Re: Technological Unemployment Scream Room

Posted: Fri Oct 28, 2016 8:57 am
by Xan
I think his point was that with self-driving cars, you can Snapchat topless in the car all you want with no problem.

Really, Reub's article could have fit perfectly into many threads!

Re: Technological Unemployment Scream Room

Posted: Fri Oct 28, 2016 10:19 am
by Reub
Xan wrote:I think his point was that with self-driving cars, you can Snapchat topless in the car all you want with no problem.

Really, Reub's article could have fit perfectly into many threads!
I probably could have placed it in the epic anti-cop thread too.

Re: Technological Unemployment Scream Room

Posted: Fri Oct 28, 2016 2:05 pm
by MachineGhost
Hey Reub, looks like you retired just in time! How about that.

Although Uber has barely tackled self-driving cars for the road, it's already dreaming about the skies. The company released a white paper envisioning a future - less than 10 years from now - in which commuters hop onto a small aircraft, take off vertically and within minutes arrive at their destinations. Like its taxi service, UBER's flying vehicles will be summoned through a mobile app, and would eventually be flown by autonomously.

Re: Technological Unemployment Scream Room

Posted: Fri Oct 28, 2016 4:24 pm
by Reub
I can envision this happening under a very controlling FAA, with strict limitations. Similar to how drones have been suppressed. But how will they keep the Uber aircraft from landing on my head?

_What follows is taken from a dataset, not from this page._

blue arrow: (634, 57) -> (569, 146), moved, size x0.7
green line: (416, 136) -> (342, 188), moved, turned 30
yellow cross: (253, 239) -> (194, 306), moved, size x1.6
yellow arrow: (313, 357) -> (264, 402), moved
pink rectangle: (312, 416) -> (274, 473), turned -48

They have also been toying with going to an automated air traffic control system for many years but it's been squashed by NATCA, the air traffic controller's union, and their Democratic lackeys.

Re: Technological Unemployment Scream Room

Posted: Thu Nov 03, 2016 1:15 pm
by MachineGhost
There is a contradiction in economic forecasting today that I’ve come to think of as the “robot paradox.” Some people seem confident that automation will take many workers’ jobs, yet they cannot point to evidence that technology has done anything in the last few years to replace work or add to productivity. Indeed, economic growth has been lackluster for the last few years, productivity growth is mysteriously moribund, and the last two years have been perhaps the best time this century for wage growth. This is not what the end of work looks like.

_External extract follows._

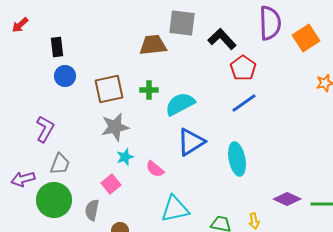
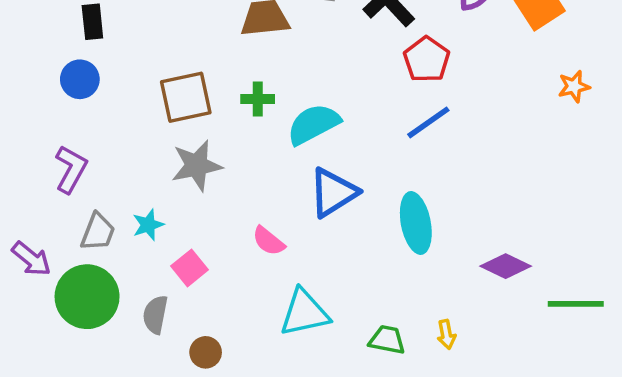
blue circle: (65, 76) -> (80, 79), moved
cyan star: (125, 157) -> (148, 225), moved
purple arrow: (23, 179) -> (31, 259), turned -125
purple diamond: (287, 199) -> (506, 266), moved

Since I have written repeatedly that policymakers should take the threat of automation seriously, I’ve developed several theories about the robot paradox. The first begins with humility: Maybe I’m wrong, and today’s statistics are evidence that machines will continue to supplement workers, as they have mostly done for the last few centuries, rather than erode overall employment. The second is that I’m right, just not yet: The economy is on the precipice of several wrenching changes—self-driving cars, machine-learning, and the continued digitization of shopping—that will replace hundreds of thousands of jobs in a future so near it is practically the edge of the present.

But the third theory is the most important, the most empirical, and yet the most overlooked. It is that the time to look for technological displacement of workers is not during recoveries, but rather during recessions. There is nothing to see now, but after the next downturn (or the recession after that), there will be.